[Transcribed page contents]
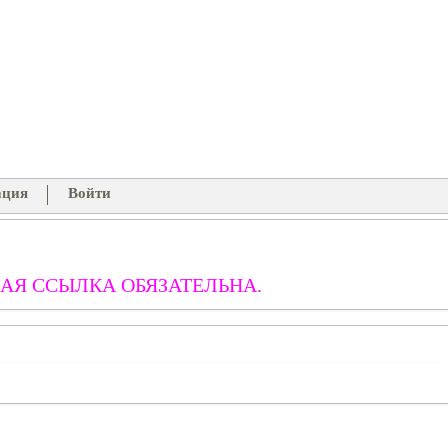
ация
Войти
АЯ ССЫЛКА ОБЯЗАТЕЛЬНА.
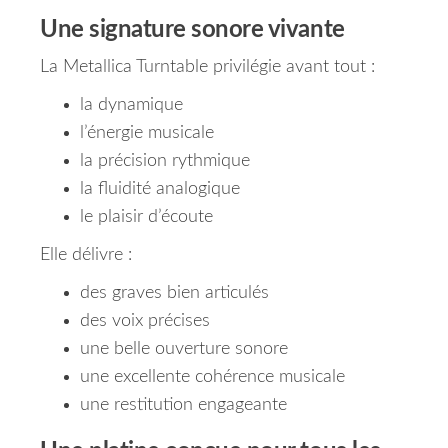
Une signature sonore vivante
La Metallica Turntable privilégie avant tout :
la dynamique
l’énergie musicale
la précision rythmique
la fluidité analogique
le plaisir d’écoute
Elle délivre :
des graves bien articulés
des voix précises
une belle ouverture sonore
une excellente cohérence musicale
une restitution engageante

* What is required
Write every record out again exactly as written. Pictures don't belong in the copy.

* Exercise answer
ация
Войти
АЯ ССЫЛКА ОБЯЗАТЕЛЬНА.
Une signature sonore vivante
La Metallica Turntable privilégie avant tout :
la dynamique
l’énergie musicale
la précision rythmique
la fluidité analogique
le plaisir d’écoute
Elle délivre :
des graves bien articulés
des voix précises
une belle ouverture sonore
une excellente cohérence musicale
une restitution engageante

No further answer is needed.